**Exercise brief**
For the entries below, print exactly the lines between the line holding "actividades sean pueblos" and the line holding "otros municipios como", inclusive, and nothing else.

**Material supplied**
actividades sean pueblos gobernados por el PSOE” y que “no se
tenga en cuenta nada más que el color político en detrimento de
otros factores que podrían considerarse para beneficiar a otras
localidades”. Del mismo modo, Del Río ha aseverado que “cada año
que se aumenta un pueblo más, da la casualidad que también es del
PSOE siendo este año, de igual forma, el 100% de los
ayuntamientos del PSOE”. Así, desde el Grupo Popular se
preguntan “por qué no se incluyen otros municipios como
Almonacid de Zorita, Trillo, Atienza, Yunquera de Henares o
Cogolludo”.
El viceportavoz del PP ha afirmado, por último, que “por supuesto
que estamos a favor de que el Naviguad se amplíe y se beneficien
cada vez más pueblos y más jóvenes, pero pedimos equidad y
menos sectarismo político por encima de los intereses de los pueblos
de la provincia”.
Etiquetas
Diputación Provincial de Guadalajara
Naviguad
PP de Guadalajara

...

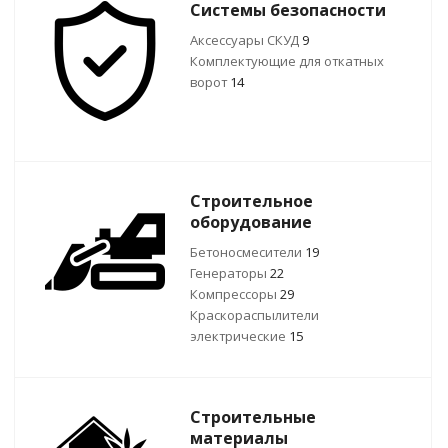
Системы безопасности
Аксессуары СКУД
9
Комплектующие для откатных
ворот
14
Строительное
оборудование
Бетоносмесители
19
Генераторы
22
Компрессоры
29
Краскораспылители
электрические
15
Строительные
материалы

---

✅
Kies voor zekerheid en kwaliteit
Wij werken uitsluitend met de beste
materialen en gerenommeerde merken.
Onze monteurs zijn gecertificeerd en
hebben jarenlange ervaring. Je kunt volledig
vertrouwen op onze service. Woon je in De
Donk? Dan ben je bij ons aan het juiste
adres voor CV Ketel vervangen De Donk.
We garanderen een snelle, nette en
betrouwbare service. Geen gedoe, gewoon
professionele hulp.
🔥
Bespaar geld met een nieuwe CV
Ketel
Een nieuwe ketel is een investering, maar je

**Reply to the exercise**
actividades sean pueblos gobernados por el PSOE” y que “no se
tenga en cuenta nada más que el color político en detrimento de
otros factores que podrían considerarse para beneficiar a otras
localidades”. Del mismo modo, Del Río ha aseverado que “cada año
que se aumenta un pueblo más, da la casualidad que también es del
PSOE siendo este año, de igual forma, el 100% de los
ayuntamientos del PSOE”. Así, desde el Grupo Popular se
preguntan “por qué no se incluyen otros municipios como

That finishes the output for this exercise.